L'idea di vendere un robot in edicola, a fascicoli, si è rivelata vincente. Ma ciò che più colpisce è che “Robi” - questo è il nome del piccolo androide che uscita dopo uscita prende vita - è di fabbricazione italiana ed è prodotto dalla De Agostini. E se ciò non bastasse, il successo del piccolo e grazioso robottino, è stato definitivamente sancito dal mercato editoriale giapponese. Il Giappone, si sa, ha poco da imparare in tema di robotica, eppure la collezione italiana ha convinto quasi 50 mila famiglie ad acquistare ognuno dei 70 fascicoli di cui si compone il piano dell'opera.

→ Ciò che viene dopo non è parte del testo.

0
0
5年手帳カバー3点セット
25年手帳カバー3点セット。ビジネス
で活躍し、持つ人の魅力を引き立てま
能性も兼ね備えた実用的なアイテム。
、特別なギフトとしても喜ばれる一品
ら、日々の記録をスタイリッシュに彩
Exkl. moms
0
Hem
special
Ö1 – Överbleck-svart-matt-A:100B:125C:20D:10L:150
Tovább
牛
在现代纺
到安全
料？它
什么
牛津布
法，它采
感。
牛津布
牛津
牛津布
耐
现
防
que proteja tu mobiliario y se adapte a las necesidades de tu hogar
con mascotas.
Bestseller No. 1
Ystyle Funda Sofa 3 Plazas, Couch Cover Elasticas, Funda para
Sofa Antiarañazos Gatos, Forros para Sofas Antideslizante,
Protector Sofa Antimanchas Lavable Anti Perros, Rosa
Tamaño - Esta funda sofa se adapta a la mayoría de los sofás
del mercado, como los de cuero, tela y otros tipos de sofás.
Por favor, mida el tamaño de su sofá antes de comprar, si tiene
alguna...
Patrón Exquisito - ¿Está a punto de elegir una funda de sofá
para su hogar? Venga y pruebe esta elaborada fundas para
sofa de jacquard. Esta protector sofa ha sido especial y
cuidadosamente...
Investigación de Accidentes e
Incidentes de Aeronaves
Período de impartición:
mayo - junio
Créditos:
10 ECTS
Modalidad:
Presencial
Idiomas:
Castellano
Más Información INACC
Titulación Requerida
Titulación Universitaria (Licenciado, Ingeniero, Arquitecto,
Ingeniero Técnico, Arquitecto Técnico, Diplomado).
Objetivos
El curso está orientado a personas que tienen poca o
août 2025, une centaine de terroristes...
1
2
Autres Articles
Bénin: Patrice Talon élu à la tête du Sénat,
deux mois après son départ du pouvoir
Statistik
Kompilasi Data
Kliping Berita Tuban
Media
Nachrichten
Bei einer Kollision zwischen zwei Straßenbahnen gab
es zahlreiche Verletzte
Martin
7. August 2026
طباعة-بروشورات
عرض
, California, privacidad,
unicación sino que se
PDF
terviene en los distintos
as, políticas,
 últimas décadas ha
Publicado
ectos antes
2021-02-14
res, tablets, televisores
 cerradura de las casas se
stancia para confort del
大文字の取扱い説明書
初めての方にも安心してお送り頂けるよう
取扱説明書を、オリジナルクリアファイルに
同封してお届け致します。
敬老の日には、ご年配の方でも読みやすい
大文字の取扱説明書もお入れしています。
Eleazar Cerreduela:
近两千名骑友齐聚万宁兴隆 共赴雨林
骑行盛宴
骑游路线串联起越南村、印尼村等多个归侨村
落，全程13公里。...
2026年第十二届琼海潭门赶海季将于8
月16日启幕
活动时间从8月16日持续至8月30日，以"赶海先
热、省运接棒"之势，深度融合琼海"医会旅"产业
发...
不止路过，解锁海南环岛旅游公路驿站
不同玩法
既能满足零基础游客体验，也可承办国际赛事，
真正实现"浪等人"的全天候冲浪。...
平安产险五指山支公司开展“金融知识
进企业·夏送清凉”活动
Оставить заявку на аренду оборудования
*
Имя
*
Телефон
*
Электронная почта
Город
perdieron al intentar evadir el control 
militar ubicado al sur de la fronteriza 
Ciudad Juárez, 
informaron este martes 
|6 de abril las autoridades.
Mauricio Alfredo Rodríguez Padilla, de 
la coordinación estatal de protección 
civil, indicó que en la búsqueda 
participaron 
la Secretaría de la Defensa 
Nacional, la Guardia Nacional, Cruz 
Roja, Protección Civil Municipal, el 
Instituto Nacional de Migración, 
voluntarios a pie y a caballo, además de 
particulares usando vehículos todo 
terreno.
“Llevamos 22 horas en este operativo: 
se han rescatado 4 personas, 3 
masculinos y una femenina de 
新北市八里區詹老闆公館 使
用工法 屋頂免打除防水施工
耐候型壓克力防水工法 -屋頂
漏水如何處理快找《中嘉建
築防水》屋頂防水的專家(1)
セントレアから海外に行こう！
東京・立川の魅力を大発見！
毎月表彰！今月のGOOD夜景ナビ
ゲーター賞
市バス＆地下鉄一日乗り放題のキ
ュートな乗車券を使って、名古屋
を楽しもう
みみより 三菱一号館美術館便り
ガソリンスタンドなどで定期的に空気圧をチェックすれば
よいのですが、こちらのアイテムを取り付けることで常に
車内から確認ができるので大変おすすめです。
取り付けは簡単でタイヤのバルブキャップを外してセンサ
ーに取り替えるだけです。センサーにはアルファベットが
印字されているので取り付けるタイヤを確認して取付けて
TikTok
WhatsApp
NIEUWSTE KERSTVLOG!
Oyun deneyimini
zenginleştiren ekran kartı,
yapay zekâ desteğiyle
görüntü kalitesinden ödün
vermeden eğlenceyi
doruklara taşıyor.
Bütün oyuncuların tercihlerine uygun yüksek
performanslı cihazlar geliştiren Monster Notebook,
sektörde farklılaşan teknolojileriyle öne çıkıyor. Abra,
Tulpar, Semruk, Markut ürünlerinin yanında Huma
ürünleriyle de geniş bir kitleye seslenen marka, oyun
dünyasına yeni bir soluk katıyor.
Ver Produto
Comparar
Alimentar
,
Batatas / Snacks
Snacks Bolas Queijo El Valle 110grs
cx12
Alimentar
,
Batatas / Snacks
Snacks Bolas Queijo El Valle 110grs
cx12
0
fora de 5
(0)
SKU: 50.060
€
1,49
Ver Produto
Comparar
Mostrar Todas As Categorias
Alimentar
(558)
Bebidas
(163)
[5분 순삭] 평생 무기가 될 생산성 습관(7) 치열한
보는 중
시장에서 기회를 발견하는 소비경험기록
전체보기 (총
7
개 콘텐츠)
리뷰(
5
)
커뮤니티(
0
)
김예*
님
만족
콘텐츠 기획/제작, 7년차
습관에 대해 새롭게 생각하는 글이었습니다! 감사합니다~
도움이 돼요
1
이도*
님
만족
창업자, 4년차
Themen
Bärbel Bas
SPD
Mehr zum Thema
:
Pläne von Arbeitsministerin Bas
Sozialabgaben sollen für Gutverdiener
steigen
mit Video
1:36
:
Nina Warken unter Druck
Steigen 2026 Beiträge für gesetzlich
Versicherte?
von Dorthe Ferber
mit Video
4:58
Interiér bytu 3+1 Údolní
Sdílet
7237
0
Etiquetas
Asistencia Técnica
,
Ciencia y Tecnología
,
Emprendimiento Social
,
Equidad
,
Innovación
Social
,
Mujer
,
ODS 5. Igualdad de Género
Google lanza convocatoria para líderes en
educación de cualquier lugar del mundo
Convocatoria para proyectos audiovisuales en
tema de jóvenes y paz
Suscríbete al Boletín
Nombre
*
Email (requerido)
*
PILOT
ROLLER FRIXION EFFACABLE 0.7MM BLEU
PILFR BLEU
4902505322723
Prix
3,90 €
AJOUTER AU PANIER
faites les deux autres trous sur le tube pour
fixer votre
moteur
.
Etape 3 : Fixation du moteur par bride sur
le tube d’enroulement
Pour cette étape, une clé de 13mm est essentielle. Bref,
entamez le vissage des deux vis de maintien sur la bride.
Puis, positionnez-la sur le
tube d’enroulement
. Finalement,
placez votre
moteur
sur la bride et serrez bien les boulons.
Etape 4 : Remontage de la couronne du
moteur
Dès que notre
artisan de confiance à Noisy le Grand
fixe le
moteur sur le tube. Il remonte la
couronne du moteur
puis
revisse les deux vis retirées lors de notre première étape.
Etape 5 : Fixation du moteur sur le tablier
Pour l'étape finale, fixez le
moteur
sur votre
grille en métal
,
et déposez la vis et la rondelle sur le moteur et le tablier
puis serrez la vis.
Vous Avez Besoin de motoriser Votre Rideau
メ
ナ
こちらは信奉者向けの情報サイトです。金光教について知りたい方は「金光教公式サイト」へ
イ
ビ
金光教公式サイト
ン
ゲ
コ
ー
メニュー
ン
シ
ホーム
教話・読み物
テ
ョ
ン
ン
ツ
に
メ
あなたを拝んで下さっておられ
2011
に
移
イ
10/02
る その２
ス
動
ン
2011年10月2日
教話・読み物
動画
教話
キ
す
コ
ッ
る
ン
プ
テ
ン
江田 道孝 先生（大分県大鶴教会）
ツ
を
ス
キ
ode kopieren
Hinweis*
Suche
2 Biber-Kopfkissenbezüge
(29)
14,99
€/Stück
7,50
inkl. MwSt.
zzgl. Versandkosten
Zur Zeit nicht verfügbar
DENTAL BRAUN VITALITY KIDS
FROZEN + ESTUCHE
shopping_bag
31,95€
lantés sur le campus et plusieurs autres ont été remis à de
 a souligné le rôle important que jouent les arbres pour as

A Tokyo, edicole e librerie riservano interi scaffali alle uscite di Robi: 200 pezzi in tutto, distribuiti poco alla volta, che assemblati danno forma e sostanza a un robot alto 35 cm, pesante all'incirca un chilogrammo, ma in possesso di un nutrito vocabolario di lingua giapponese. In più, sa ballare, cantare, deambulare (la camminata è tanto buffa quanto simpatica), cambiare il colore degli occhi in base all'umore e preoccuparsi dello stato d'animo dei suoi familiari a cui chiede informazioni sulla giornata, non appena questi rientrano dal lavoro.

Il suo successo fa eco in Italia dove il robot è acquistabile on-line dal sito www.hellorobi.com/it (DeAgostini Passion). Ogni fascicolo, con i pezzi da montare, è inviato gratuitamente al proprio domicilio.